I started taking violin lessons at age 4, and despite what Bill tells you, that was more than 10 years ago. I didn’t see myself as a performer until I played for a wedding at age 11. I liked the way it felt to fill a cathedral with sound. 

I’ve played with violin masters and much older people since I was 14, so, I’m right at home playing with Bill. 

Classical music was my initial focus. I had my sights set on Carnegie Hall and was accepted by a distinguished teacher at Manhattan School of Music when I realized I wanted something more. I heard a bluegrass band at the mall in Ardmore, Oklahoma, my hometown, play “Orange Blossom Special” and thought, “Wow, that could be a challenge.” I made myself learn it and played it for the group the next week. They brought me all of their recordings to learn. 

Two months later, I moved to Nashville, studied with Daniel Carwile, a U. S. Grand Master fiddle champion, and just soaked up as much as I could from so many great musicians. Thinking I should do something sensible, I moved to Tupelo and began teaching violin, fell in love, and got married. It was when we relocated to Jackson that I discovered Bill, but he’ll tell you he discovered me. 

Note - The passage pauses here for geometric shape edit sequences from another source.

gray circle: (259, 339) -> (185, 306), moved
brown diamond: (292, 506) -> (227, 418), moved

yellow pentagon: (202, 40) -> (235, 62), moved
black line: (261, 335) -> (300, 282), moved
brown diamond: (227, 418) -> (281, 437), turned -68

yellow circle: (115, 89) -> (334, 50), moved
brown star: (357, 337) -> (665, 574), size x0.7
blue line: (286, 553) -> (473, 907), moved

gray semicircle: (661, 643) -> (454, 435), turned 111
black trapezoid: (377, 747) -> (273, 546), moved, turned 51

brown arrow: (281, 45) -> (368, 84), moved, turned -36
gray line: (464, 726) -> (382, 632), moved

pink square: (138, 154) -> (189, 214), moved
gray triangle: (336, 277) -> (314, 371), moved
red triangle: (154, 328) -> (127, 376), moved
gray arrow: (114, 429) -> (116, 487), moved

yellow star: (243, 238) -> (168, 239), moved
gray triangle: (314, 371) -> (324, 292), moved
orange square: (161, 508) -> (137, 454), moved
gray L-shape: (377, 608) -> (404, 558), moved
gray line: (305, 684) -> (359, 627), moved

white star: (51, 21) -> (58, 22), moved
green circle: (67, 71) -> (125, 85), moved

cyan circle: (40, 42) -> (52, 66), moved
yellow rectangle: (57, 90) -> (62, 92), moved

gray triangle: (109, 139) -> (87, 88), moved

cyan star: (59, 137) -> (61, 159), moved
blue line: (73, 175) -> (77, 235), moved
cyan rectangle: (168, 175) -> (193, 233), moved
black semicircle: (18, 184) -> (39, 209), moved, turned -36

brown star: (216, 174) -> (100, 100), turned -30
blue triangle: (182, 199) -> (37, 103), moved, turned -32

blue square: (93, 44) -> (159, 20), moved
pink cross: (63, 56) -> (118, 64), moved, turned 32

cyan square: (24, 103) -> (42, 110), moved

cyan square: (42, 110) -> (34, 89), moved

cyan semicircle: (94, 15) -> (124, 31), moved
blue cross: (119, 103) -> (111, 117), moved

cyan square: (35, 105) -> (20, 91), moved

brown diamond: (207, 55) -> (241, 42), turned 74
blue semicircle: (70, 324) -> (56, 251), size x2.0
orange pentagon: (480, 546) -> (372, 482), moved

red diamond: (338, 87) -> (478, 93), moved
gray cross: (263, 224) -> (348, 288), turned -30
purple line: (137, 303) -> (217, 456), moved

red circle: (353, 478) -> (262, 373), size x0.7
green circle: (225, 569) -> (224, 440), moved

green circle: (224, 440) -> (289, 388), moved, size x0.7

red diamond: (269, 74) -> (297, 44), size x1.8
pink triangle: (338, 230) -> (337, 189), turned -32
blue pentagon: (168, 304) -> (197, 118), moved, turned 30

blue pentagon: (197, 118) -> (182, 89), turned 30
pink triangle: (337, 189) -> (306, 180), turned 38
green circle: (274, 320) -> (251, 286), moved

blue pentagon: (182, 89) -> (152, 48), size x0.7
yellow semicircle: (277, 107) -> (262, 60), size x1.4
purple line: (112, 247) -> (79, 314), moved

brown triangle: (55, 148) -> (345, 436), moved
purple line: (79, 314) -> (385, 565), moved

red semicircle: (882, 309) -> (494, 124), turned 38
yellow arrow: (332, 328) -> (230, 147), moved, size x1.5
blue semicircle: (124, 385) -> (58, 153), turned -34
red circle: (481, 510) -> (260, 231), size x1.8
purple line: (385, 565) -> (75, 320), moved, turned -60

Our first instrumental together was “Turkey in the Straw” for a PBS children’s show. Killing time on the set, we began to sing “How’s the World Treating You.” Even though I’d always sung around the house and with Alan Sibley and Caleb Dennis in a gospel trio, I didn’t think of myself as a vocalist. Bill thought otherwise, which isn’t unusual since we tend to disagree on most things. But it was fun to be playing again, and I made the deal that I’d sing with him if he’d rehearse as much as I wanted. I don’t think he knew what he was getting into, but that’s why it’s worked. We both strive for excellence and agree on the quality we want in our songs. He’s much more extroverted than I am on stage, at least when he’s talking, so I sometimes have to get even with a fast fiddle tune.  

Right now, we’re pushing ourselves harder to add great material to our repertoire. I’m leaning toward a little western swing, upbeat country, and who knows what else. Just realize when you hear us perform that if we’re doing a song that’s bright and happy, it’s most likely one of my picks. If it’s about death and sorrow, it’s Bill’s.